■ To do ■
From the line with "LE COMITÉ [menuitem] (213, 190)" through the line with "Learn [Learn (54 items)] (1065, 2242)", inclusive, return each line of the data below exactly and leave the rest out.

■ Data to use ■
——————————
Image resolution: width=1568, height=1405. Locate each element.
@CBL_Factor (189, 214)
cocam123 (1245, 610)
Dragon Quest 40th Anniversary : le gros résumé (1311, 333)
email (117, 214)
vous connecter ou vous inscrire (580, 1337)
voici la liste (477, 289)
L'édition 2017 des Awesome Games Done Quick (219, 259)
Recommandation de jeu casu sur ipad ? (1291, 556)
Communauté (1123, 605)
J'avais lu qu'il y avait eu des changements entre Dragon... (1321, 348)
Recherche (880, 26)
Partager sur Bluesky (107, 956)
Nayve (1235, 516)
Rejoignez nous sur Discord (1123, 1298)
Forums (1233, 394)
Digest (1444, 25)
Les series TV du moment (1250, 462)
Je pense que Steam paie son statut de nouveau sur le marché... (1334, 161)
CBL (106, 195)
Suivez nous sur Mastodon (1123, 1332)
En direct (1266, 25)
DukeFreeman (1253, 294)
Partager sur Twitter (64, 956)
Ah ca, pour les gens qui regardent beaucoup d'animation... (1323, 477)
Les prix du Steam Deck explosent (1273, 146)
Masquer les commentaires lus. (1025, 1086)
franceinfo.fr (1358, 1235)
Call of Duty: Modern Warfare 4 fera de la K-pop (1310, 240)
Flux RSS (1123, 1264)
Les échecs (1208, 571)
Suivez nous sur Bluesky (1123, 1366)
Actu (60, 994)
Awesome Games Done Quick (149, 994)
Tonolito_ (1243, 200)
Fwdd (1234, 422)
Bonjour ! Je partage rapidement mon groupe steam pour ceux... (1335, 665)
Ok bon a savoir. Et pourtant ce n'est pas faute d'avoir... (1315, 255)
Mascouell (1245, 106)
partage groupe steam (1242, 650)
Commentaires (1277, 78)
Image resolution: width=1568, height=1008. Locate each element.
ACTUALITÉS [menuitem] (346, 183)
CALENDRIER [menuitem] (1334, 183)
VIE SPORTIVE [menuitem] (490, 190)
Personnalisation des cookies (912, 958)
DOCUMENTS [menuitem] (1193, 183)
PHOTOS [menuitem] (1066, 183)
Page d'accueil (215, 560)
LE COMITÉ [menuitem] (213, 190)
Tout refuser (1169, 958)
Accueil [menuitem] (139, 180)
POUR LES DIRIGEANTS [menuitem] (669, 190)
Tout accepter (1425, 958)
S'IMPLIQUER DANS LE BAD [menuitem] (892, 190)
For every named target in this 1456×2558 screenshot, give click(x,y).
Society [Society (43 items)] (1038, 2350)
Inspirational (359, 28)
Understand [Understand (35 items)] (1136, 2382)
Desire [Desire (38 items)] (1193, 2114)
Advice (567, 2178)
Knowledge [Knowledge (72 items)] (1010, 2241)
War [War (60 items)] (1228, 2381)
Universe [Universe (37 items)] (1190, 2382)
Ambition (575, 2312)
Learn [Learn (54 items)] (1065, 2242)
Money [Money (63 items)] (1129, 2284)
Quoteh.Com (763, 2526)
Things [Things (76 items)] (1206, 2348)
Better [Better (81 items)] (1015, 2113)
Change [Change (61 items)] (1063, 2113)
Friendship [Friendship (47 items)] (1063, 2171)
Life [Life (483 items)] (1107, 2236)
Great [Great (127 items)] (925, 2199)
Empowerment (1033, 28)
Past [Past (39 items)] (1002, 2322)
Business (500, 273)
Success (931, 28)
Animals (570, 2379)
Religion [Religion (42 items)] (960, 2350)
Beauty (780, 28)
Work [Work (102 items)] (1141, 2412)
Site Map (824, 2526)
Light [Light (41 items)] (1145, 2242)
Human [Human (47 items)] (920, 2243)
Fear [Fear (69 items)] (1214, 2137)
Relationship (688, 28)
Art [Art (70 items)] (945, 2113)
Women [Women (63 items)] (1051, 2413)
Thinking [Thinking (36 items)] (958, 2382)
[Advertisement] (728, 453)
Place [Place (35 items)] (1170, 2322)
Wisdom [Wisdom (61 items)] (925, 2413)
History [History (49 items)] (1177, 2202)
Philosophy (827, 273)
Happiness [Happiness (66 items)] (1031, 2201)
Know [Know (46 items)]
——————————
■ Exercise result ■
LE COMITÉ [menuitem] (213, 190)
Tout refuser (1169, 958)
Accueil [menuitem] (139, 180)
POUR LES DIRIGEANTS [menuitem] (669, 190)
Tout accepter (1425, 958)
S'IMPLIQUER DANS LE BAD [menuitem] (892, 190)
For every named target in this 1456×2558 screenshot, give click(x,y).
Society [Society (43 items)] (1038, 2350)
Inspirational (359, 28)
Understand [Understand (35 items)] (1136, 2382)
Desire [Desire (38 items)] (1193, 2114)
Advice (567, 2178)
Knowledge [Knowledge (72 items)] (1010, 2241)
War [War (60 items)] (1228, 2381)
Universe [Universe (37 items)] (1190, 2382)
Ambition (575, 2312)
Learn [Learn (54 items)] (1065, 2242)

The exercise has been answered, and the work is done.